The members of The Wrecking, a Portland, Maine-based pop/rock band, have quietly re-defined what a purposeful, hard-working team can accomplish on their own. On their second full-length release, 2012's So Much For Love, the band found their sweet spot; crafting songs that celebrate the purpose of struggle, the beauty of brokenness, and the importance of justice. “Struggle has a purpose,” insisted drummer Darren Elder. “We often have to be broken before we can be built.” The Wrecking contemplate the power of this simple truth through pop/rock songs honed to perfection by relentless touring, writing, and studio work.
Whether intentional or not, this young band has already demolished several contemporary rock clichés. In an era of declining music sales and indie rock cacophony, they have emerged as polished, purposeful, touring band that waits for no one. Their 2008 debut, A New Abolition, and follow-up EP, The Catalyst (2010), managed critical and commercial feats that would be the envy of any major label artist development team, including five charting singles, over fifty features and reviews in national press outlets, and numerous four star reviews.

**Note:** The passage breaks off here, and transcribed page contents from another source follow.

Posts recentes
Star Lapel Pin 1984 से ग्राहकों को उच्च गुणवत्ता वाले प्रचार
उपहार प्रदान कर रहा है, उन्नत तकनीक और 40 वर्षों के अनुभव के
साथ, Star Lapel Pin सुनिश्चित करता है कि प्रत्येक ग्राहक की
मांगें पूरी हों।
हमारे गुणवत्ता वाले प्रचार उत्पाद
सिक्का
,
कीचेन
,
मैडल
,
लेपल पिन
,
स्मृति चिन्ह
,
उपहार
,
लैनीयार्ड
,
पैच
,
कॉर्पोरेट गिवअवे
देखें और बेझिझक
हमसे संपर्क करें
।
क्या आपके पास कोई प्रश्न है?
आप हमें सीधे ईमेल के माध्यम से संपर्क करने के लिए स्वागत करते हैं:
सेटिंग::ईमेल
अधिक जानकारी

The band has shown no regard for the supposed wall between faith-formed music and mainstream pop, generating fans on all sides of the spiritual fence. “We are absolutely unashamed of our Christian faith and we love playing at churches, leading worship, and inspiring people to dig deeper into their spirituality,” singer/guitarist Douglas Elder said, “but we are just as comfortable playing in a club or on a TV show. Maybe it’s because we have done this on our own, but it is really exciting to see that we now organically exist in both the mainstream and Christian markets.”
With musical references as diverse as Radiohead, Jimmy Eat World, The Daylights, and OneRepublic, the band has crafted a brand of instantly accessible, irresistibly melodic, and relentlessly truthful modern pop that dares to matter. The persistently relevant spirituality and artistically inventive legacy of U2 serves as a touchstone for The Wrecking.

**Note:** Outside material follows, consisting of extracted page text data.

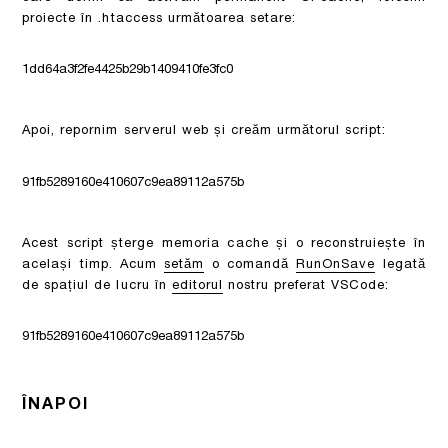
proiecte
în .htaccess următoarea setare:
1dd64a3f2fe4425b29b1409410fe3fc0
Apoi, repornim serverul web și creăm următorul script:
91fb5289160e410607c9ea89112a575b
Acest script șterge memoria cache și o reconstruiește în
același timp. Acum
setăm
o comandă
RunOnSave
legată
de spațiul de lucru în
editorul
nostru preferat VSCode:
91fb5289160e410607c9ea89112a575b
ÎNAPOI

In addition to dialing in their own brand of uplifting, challenging music that is 100% authentic to their own lives and creative urges, they have devoted themselves to the growing abolitionist movement that strives to release people from the bondage of modern-day slavery and human trafficking. “It’s appalling that there are more slaves in captivity right now -- something in the order of thirty million worldwide -- than at any point in history,” Douglas insisted. This urge to bring people freedom has led them to engage fully in the work of the International Justice Mission, Love 146, Childvoice International, and Not For Sale, a new anti-slavery organization that The Wrecking has represented on the road.
“The team at Not For Sale are our heroes,” Douglas said. “They are the very definition of smart activists. They are at the forefront of attacking modern-day slavery on every level and are creating lasting change by successful striking this evil at its root.” The band’s passion for the work of Not For Sale and other social justice organizations has tangibly influenced their live shows, their off-stage conversations with fans, their personal free time, and more noticeably than ever, their songwriting. “This may very well be the defining issue of our generation,” Douglas added. “With whatever platform we have, we must be a voice for the voiceless. Our faith demands that we do what we can to speak truth to power.”
The Elders and the other band members, Karl Anderson (keyboards/bass/vocals) and Chris James (guitar), realize that while their spiritual and social justice passions are strong, none of it matters if their music doesn’t speak loudly. The band spent hundreds of hours writing, re-writing, tweaking, and perfecting a massive amount of music that was eventually distilled down to the fourteen that comprise So Much For Love. “We probably sketched over seventy songs before landing on the ones that became this album,” Darren Elder explained. “When we were not on the road we were in my studio dreaming this all up.” With the production assistance of Dustin Burnett (Newsboys, Augustana, Throwing Gravity, Jimmy Needham) and mastering by Adam Ayan (Nirvana, Madonna, Foo Fighters, Carrie Underwood, The Rolling Stones) their enormous effort truly paid off.